日本においては、現在法制審において、「起訴猶予に伴う再犯防止措置のあり方」や「宣告猶予制度」の導入が検討されている。「宣告猶予制度」は、犯罪の証明があった場合、裁判所の決定で一定期間判決の宣告が猶予される制度が想定されており、その間に、被告人の治療や社会復帰支援の実施が期待される。


米国では、薬物犯罪者に何度刑罰を課しても刑務所に戻ってきてしまう「回転ドア現象」や刑務所の過剰拘禁が問題視されていた。そこで、1989年にフロリダ州にDCが創設され、裁判官の草の根活動によって米国に広がった。現在3000以上のDCが設置されているという。扱うのは、薬物依存だけでなく、薬物欲しさに犯した窃盗なども対象となる。DCでは、裁判官が治療プログラムを開始、集中監督し、全過程を無事に終えると、「卒業」となり、手続きが終わる仕組みとなっている。


丸山氏が強調したのは、再使用などの再犯の扱い。「DCでは再使用があっても、犯罪として見ずに、重要な次につながるエラーとしてみる」と紹介。DCでは、再使用が起きた場合、再使用してしまった状況を聞き、同じ状況が起きないよう対策を講じて、再使用を減らしていくという。その上で、丸山氏は「日本の再犯防止の流れだと、相当強力な監視状態に置き、再使用を犯罪とみることになりそうな点を危惧している」とした。


●同じ薬物問題の回復者がチームに加わることの意味

DCの特徴は、法曹三者に加えて、ソーシャルワーカーなども交えて、協力しながらチームを組んで取り組む点にもあり、「伝統的な刑事裁判とは違った役割をそれぞれの関与者があたえられる」と丸山氏。裁判官も独断で進めるのではなく、警察官やソーシャルワーカーのような職種とどうチームをまとめていくかを重要視しており、ホームレスの場合は食糧支援まで考えることになるという。

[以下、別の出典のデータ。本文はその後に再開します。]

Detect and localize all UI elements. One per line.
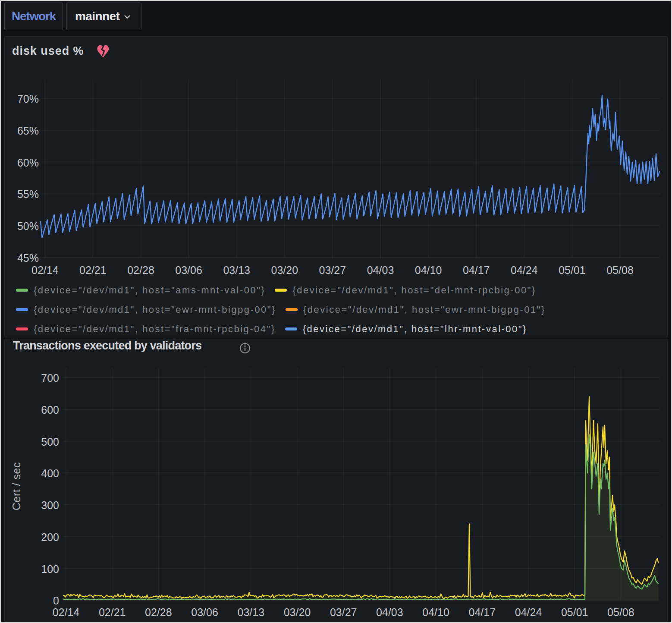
svg-text:04/17: 04/17 — [463, 264, 490, 276]
svg-text:03/06: 03/06 — [175, 264, 202, 276]
svg-text:500: 500 — [41, 436, 59, 448]
svg-text:45%: 45% — [17, 252, 39, 264]
svg-text:02/21: 02/21 — [79, 264, 107, 276]
svg-text:0: 0 — [53, 595, 59, 607]
svg-text:04/03: 04/03 — [367, 264, 394, 276]
svg-text:03/13: 03/13 — [238, 606, 265, 618]
svg-text:02/14: 02/14 — [53, 606, 80, 618]
svg-text:200: 200 — [41, 531, 59, 543]
svg-text:05/08: 05/08 — [607, 606, 634, 618]
svg-text:02/28: 02/28 — [127, 264, 154, 276]
svg-text:300: 300 — [41, 499, 59, 511]
svg-text:03/27: 03/27 — [330, 606, 357, 618]
svg-text:03/20: 03/20 — [284, 606, 311, 618]
svg-text:04/24: 04/24 — [511, 264, 538, 276]
svg-text:05/08: 05/08 — [606, 264, 634, 276]
svg-text:700: 700 — [41, 372, 59, 384]
svg-text:03/27: 03/27 — [319, 264, 346, 276]
svg-text:70%: 70% — [17, 93, 39, 105]
svg-text:05/01: 05/01 — [559, 264, 586, 276]
svg-text:100: 100 — [41, 563, 59, 575]
svg-text:04/24: 04/24 — [515, 606, 542, 618]
svg-text:60%: 60% — [17, 157, 39, 169]
svg-text:03/13: 03/13 — [223, 264, 250, 276]
svg-text:04/10: 04/10 — [422, 606, 449, 618]
svg-text:50%: 50% — [17, 220, 39, 232]
svg-text:02/14: 02/14 — [31, 264, 59, 276]
svg-text:03/20: 03/20 — [271, 264, 298, 276]
svg-text:04/10: 04/10 — [415, 264, 442, 276]
svg-text:Cert / sec: Cert / sec — [10, 462, 22, 510]
svg-text:04/03: 04/03 — [376, 606, 403, 618]
svg-text:55%: 55% — [17, 188, 39, 200]
svg-text:65%: 65% — [17, 125, 39, 137]
svg-text:04/17: 04/17 — [469, 606, 496, 618]
svg-text:05/01: 05/01 — [561, 606, 588, 618]
svg-text:400: 400 — [41, 467, 59, 479]
svg-text:02/21: 02/21 — [99, 606, 126, 618]
svg-text:02/28: 02/28 — [145, 606, 172, 618]
svg-text:600: 600 — [41, 404, 59, 416]
svg-text:03/06: 03/06 — [191, 606, 218, 618]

同じ薬物の問題を抱えて回復した人がスタッフとして関わることも重要視されている。「法が介入したタイミングで、かかえている問題を一気に解決して回復をやっていく」と紹介。その上で、日本で、法曹三者以外の司法専門のソーシャルワーカーなどの育成が重要になる点を指摘した。

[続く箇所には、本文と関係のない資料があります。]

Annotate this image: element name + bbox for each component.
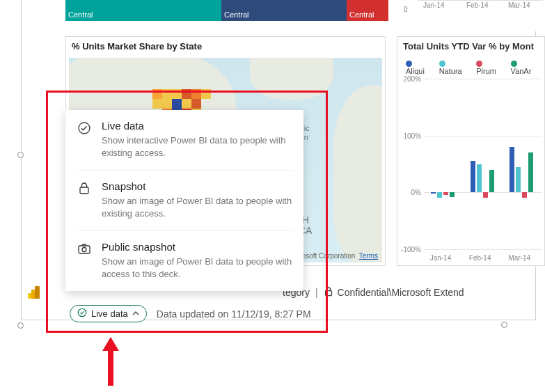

DCの理論的支柱になっているのが、「治療的司法」と呼ばれる、回復を重視する司法のあり方。丸山氏が注意を促したのは、「治療」という言葉の意味。「『治療』という言葉は、必ずしも医療行為だけをさすのでなく、その人の生き辛さからの解放、回復を含む点を認識してほしい」とした。治療的司法は全体として「回復過程をたどるようなインパクトをたどる方が、法としての介入の意味があるのではないかという考え方」とした。DCの成功で、ギャンブル、DVなど他の問題解決にも応用する動きも出ているという。